For over half a century, North Korea has been using the same negotiating tactics. These consist of always asking for far more than you'll ever get, arguing over every detail and never reaching any conclusive agreement. All this is done in the most abrasive and annoying manner possible. This sort of thing is an unattractive aspect of Korean culture, combined with Marxist rhetoric and tradecraft, that many current observers don't quite know what to make of. It's all very simple. For the last sixty years, North Korea has been a police state run by a hereditary dictatorship (the Kim family) and a few hundred families holding senior positions in the government and military. This crew has ruined the economy, killed about ten percent of the population in the last decade (mostly by starvation) and is deathly afraid of retribution from the people they rule over, or international bodies (like war crimes tribunals). It's a matter of life and death for Kim & Company. The North Korean economy is broken, and Kim needs food, money and energy to keep the police part of the police state going. If their police protection falters, Kim and Company are doomed. Desperate men do desperate things. That, in a nutshell, is what is going on in North Korea.
November 1, 2006: Japan, long an unofficial supplier of much cash and information to North Korea, is gradually eliminating that support. Five years ago, North Korea did over a billion dollars worth of trade with Japan. That is now down to less than $200 million, and sinking fast. There are some 200,000 pro-North Korean Koreans living in Japan, who send millions of dollars a year to North Korea. These Koreans were stranded in Japan after World War II, and are still seen as "foreigners" by the Japanese (another 400,000 Koreans are more integrated in Japanese society, and do not support North Korea). These "pro-North" Japanese-Koreans are increasingly cut off from North Korea. Fewer ships can move between Japan and North Korea. This is cutting off more vital foreign currency and other resources (like information from the Japanese Koreans, who often act as spies for their "brothers" across the way.)

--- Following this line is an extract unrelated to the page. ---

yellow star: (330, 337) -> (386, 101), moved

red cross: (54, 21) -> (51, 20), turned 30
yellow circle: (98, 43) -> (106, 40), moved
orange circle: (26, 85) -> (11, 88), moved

October 31, 2006: North Korea agreed to resume disarmament talks, after China threatened to halt oil and food shipments to North Korea. China is North Korea's primary supplier of oil. North Korea faces another famine this Winter, because food aid has dried up, in response to the recent North Korean nuclear tests. China has also shut down some North Korean access to Chinese banks. This is particularly harmful to the North Korean government, which depends on use of the banking system to keep its currency counterfeiting and illegal drug trade operations going. These two endeavors are a primary source of foreign currency, and the luxury goods needed to keep the senior North Korean officials loyal to the small group of men who run North Korea.
October 29, 2006: The director of the South Korean National Intelligence Service (NIS) has resigned. NIS failed to see the North Korean missile or nuclear tests coming.
October 27, 2006: North Korea has made it increasingly clear that what it is most angry about is U.S. restrictions on North Korean access to the international banking system. Earlier this year, the U.S. put these restrictions in place, and during the Summer, China and Japan enacted restrictions as well. More than any other pressure in the past, these banking restrictions really hurt. North Korea has been demanding they be lifted, and the missile and nuclear weapons tests were mainly to that end. The banking restrictions have made it much more difficult to run drug and counterfeiting scams, or get the luxury goods and weapons needed to keep the police state going. More of the rulers in North Korea are complaining.